The 89,000 square-foot building contains a bakery, kitchens for preparing full meals, and a place in the store where people can eat purchased meals. The new store’s manager, Kevin Perno, has been with the company for 39 years.
The Market Basket chain has a long history in New England.
Athanasios and Efrosini Demoulas immigrated from Kalambacka, Greece and settled in Lowell, Mass. in 1908.
Familiar with farming and agriculture, Athanasios picked up his past profession in his new homeland, cultivating crops and raising livestock, according to the company website.
The couple opened a small food store near their home and called it “The Acre” (also known as the “Acre-Acropolis”) in 1917.
In 1963, T.A. DeMoulas established the company’s Profit Sharing plan, envisioning a company where the associates would directly benefit from the stores’ success. The program still exists today, an anomaly amid the nation’s primarily corporate-owned supermarket industry.
Over the next few decades, the chain expanded throughout New England.
In 2014, over a turbulent summer packed with picketing and protests, “associates, customers and vendors support a seven-week boycott,” in an effort to keep family management in charge of the company.

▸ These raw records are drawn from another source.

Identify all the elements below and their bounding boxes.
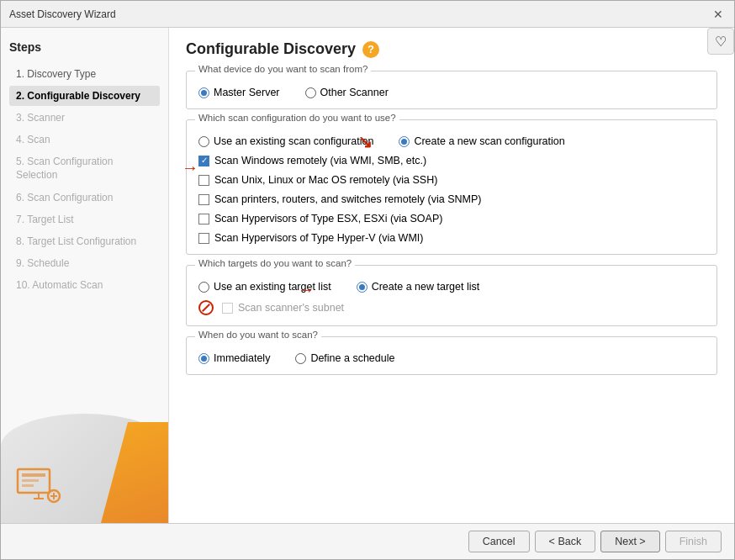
scan-unix-checkbox[interactable] [198,175,209,186]
immediately-option[interactable]: Immediately [198,352,270,364]
heart-button-container: ♡ [707,28,734,55]
scan-subnet-row[interactable]: Scan scanner's subnet [198,300,705,315]
use-existing-scan-config-radio[interactable] [198,136,209,147]
create-new-target-option[interactable]: Create a new target list [357,281,480,293]
svg-rect-1 [22,473,45,477]
checkbox-arrow: → [182,158,198,177]
master-server-radio[interactable] [198,87,209,98]
device-scan-options: Master Server Other Scanner [198,87,705,98]
targets-section: Which targets do you want to scan? → Use… [186,265,717,326]
sidebar-item-target-list-config[interactable]: 8. Target List Configuration [9,231,160,251]
heart-button[interactable]: ♡ [707,28,734,55]
sidebar-item-discovery-type[interactable]: 1. Discovery Type [9,64,160,84]
scan-hypervisors-esx-checkbox-row[interactable]: Scan Hypervisors of Type ESX, ESXi (via … [198,213,705,225]
main-header: Configurable Discovery ? [186,40,717,58]
scan-config-options: ↘ Use an existing scan configuration Cre… [198,135,705,147]
scan-hypervisors-hyperv-checkbox[interactable] [198,233,209,244]
next-button[interactable]: Next > [600,531,659,552]
other-scanner-option[interactable]: Other Scanner [305,87,389,98]
scan-config-section: Which scan configuration do you want to … [186,119,717,255]
sidebar-decoration [1,414,168,523]
svg-rect-3 [22,484,34,487]
page-title: Configurable Discovery [186,40,356,58]
targets-arrow: → [298,280,315,299]
immediately-radio[interactable] [198,353,209,364]
svg-rect-2 [22,479,39,482]
application-window: Asset Discovery Wizard ✕ Steps 1. Discov… [0,0,735,560]
sidebar-item-target-list[interactable]: 7. Target List [9,209,160,230]
master-server-option[interactable]: Master Server [198,87,280,98]
back-button[interactable]: < Back [535,531,596,552]
footer-bar: Cancel < Back Next > Finish [1,523,734,559]
scan-config-arrow: ↘ [358,132,373,152]
no-circle-icon [198,300,214,315]
scan-windows-checkbox-row[interactable]: Scan Windows remotely (via WMI, SMB, etc… [198,155,705,166]
use-existing-scan-config-option[interactable]: Use an existing scan configuration [198,135,373,147]
sidebar-item-scanner[interactable]: 3. Scanner [9,108,160,128]
define-schedule-radio[interactable] [295,353,306,364]
device-scan-label: What device do you want to scan from? [195,64,371,74]
schedule-section: When do you want to scan? Immediately De… [186,336,717,375]
sidebar-item-configurable-discovery[interactable]: 2. Configurable Discovery [9,86,160,106]
targets-options: → Use an existing target list Create a n… [198,281,705,293]
schedule-options: Immediately Define a schedule [198,352,705,364]
create-new-target-radio[interactable] [357,282,368,293]
window-title: Asset Discovery Wizard [9,8,116,20]
close-button[interactable]: ✕ [711,7,726,22]
scan-printers-checkbox[interactable] [198,194,209,205]
sidebar: Steps 1. Discovery Type 2. Configurable … [1,28,169,523]
decoration-icon [13,461,64,515]
sidebar-item-scan[interactable]: 4. Scan [9,129,160,150]
schedule-label: When do you want to scan? [195,330,321,340]
use-existing-target-radio[interactable] [198,282,209,293]
define-schedule-option[interactable]: Define a schedule [295,352,394,364]
scan-windows-checkbox[interactable] [198,156,209,166]
help-icon[interactable]: ? [362,41,379,58]
cancel-button[interactable]: Cancel [468,531,530,552]
sidebar-item-scan-configuration[interactable]: 6. Scan Configuration [9,188,160,208]
scan-hypervisors-hyperv-checkbox-row[interactable]: Scan Hypervisors of Type Hyper-V (via WM… [198,232,705,244]
scan-subnet-checkbox[interactable] [222,303,233,314]
sidebar-item-automatic-scan[interactable]: 10. Automatic Scan [9,275,160,295]
content-area: Steps 1. Discovery Type 2. Configurable … [1,28,734,523]
finish-button[interactable]: Finish [665,531,722,552]
create-new-scan-config-radio[interactable] [399,136,410,147]
sidebar-item-schedule[interactable]: 9. Schedule [9,253,160,273]
scan-printers-checkbox-row[interactable]: Scan printers, routers, and switches rem… [198,193,705,205]
other-scanner-radio[interactable] [305,87,316,98]
sidebar-item-scan-config-selection[interactable]: 5. Scan Configuration Selection [9,151,160,186]
targets-label: Which targets do you want to scan? [195,258,355,268]
scan-unix-checkbox-row[interactable]: Scan Unix, Linux or Mac OS remotely (via… [198,174,705,186]
scan-hypervisors-esx-checkbox[interactable] [198,214,209,225]
device-scan-section: What device do you want to scan from? Ma… [186,71,717,109]
create-new-scan-config-option[interactable]: Create a new scan configuration [399,135,564,147]
main-content: ♡ Configurable Discovery ? What device d… [169,28,734,523]
scan-config-label: Which scan configuration do you want to … [195,113,399,123]
scan-checkboxes-container: → Scan Windows remotely (via WMI, SMB, e… [198,155,705,244]
title-bar: Asset Discovery Wizard ✕ [1,1,734,28]
sidebar-heading: Steps [9,40,160,54]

In 2017, Market Basket celebrated a century in business.
McLean said Market Basket stores often mean much more than just groceries to the communities that host them.
He said that during power outages, especially in the winter, where whole areas are affected by extended blackouts, Market Basket stores, which have full generator capability, are often the only businesses that stay open.
People have been known to go to their local Market Basket to warm up when the power goes out.
“We’re a little safety net,” McLean said.
Half of the items available at the store are actually perishable foods.
On Wednesday, as McLean took Mayor Frank Picozzi, City Council President Steve McAllister, Ward 6 Councilwoman Donna Travis, Ward 8 Councilman Anthony Sinapi, and state Sen. Kendra Anderson, on a tour of the store, many shelves were still empty.
Market Basket takes great pride in providing the freshest possible items, and the store doesn’t officially open until Friday morning.
McLean said the store’s workers replenish the stock on an almost hourly basis.
He said that if for some reason supply sources are cut off, stores can be cleaned out by shoppers within 4 to 8 hours.
Market Basket has taken extra steps to secure contracts with labels like Certified Angus Beef.
The chain had to meet the Angus company’s high standards before the vendor would provide it’s steaks and ground beef.
McLean said all fresh cut fruit is cut on-site; and staff looks to replace freshly cut fruit after just hours.
“Everyone wants safe food,” McLean said.
Market Basket is on the site of a former Sam’s Club, which had been vacant for at least two years.